6. Regime of Validity of Our Approximation

Finally, it should be noted that the perturbative nature of this treatment implies a regime of validity with respect to the parameters of the model. Naturally, the corrections arising from the perturbative treatment should not achieve the order of the leading terms. Although one might at first assume that as long as $\tilde{W}\ll 1$ the perturbation scheme is valid, we can see from (33) that the corrections arise with the state-dependent variables $v_n$. Thus, there has to be some constraint on the parameters of the chosen state. In the case of a Gaussian profile such as (37), making use of (40), the leading contributions to the corrections are found to be of the order of $\tilde{W}{k}_o^2$ and $\tilde{W}{k}_o^2{e}^{2/{\sigma }^2}$ with respect to the terms of the free model. Consequently, we need to restrict to the region of parameter space for which $\tilde{W}{k}_o^2\ll 1$ and $\tilde{W}{k}_o^2{e}^{2/{\sigma }^2}\ll 1$.

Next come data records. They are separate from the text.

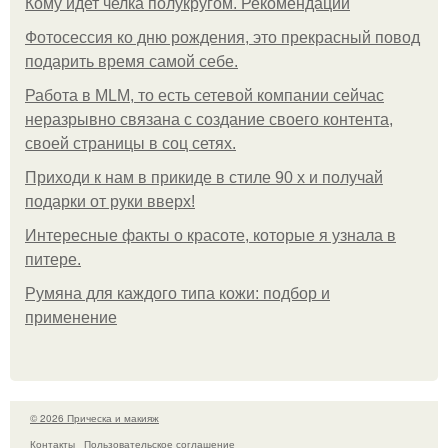
Кому идет челка полукругом. Рекомендации
Фотосессия ко дню рождения, это прекрасный повод
подарить время самой себе.
Работа в MLM, то есть сетевой компании сейчас
неразрывно связана с создание своего контента,
своей страницы в соц сетях.
Приходи к нам в прикиде в стиле 90 х и получай
подарки от руки вверх!
Интересные факты о красоте, которые я узнала в
питере.
Румяна для каждого типа кожи: подбор и
применение
© 2026 Прическа и макияж
Контакты
Пользовательское соглашение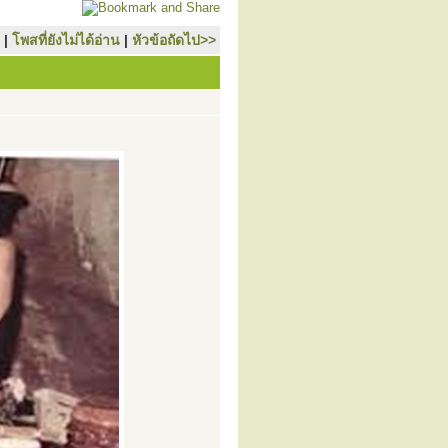
|
โพสที่ยังไม่ได้อ่าน
|
หัวข้อถัดไป>>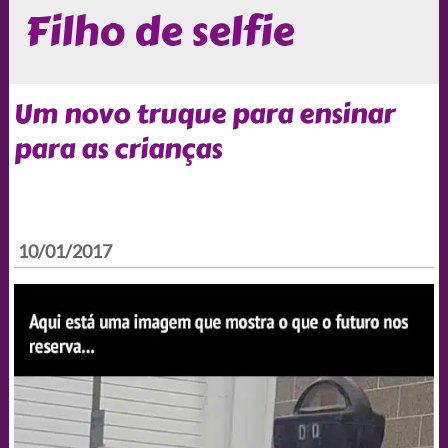
Filho de selfie
Um novo truque para ensinar
para as crianças
10/01/2017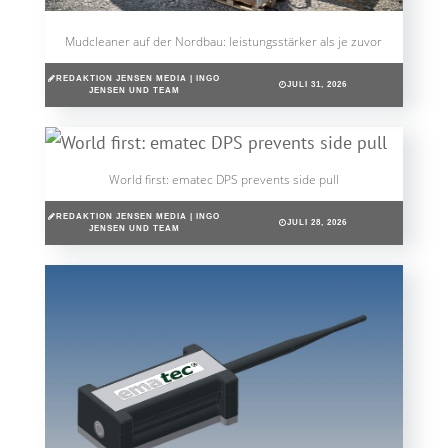
Mudcleaner auf der Nordbau: leistungsstärker als je zuvor
REDAKTION JENSEN MEDIA | INGO
JULI 31, 2026
JENSEN UND TEAM
World first: ematec DPS prevents side pull
REDAKTION JENSEN MEDIA | INGO
JULI 28, 2026
JENSEN UND TEAM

The choice of values for these three parameters requires two types of compromise. Firstly, noting that $e^{2/{\sigma }^2}\ge 1$, we wish to use values for $\sigma$ such that ${\sigma }^{-2}\ll 1$ (thus $e^{2/{\sigma }^2}\simeq 1$). However, at the same time, we want to keep the relative dispersion of the states given by (38) small, which prevents us from picking high values for $\sigma$, as these would have to be compensated for with $k_o$. This way, we constrain $\sigma$ to an intermediate value $\mathcal{O}\left(10\right)$, which allows us in what follows to choose reasonable values for the remaining parameters. Then, with this choice for $\sigma$, the treatment is valid as long as $\tilde{W}{k}_o^2\ll 1$. This is also in agreement with the condition determined in [27] for the validity of the treatment to first order in the potential. Consequently, the error associated to truncating the dynamics at first order in the potential is of order of ${\left(\tilde{W}{k}_o^2\right)}^2$. The values of the parameters used in the previous graphics have been chosen by limiting this error to $1\%$ at the bounce; i.e., by choosing $\tilde{W}$ and $k_o$ such that $\tilde{W}{k}_o^2\le 0.1$. Figure 3 shows the corresponding region in parameter space. In it, we highlight the point $(100,{10}^{-5})$ chosen for the graphical representations presented in this work. This choice was based on the second compromise: on one hand, a larger value of $\tilde{W}$ makes more obvious the effect of the potential in the dynamics, but on the other hand, $|k_o|$ should be large enough so that the physical state has a small relative dispersion.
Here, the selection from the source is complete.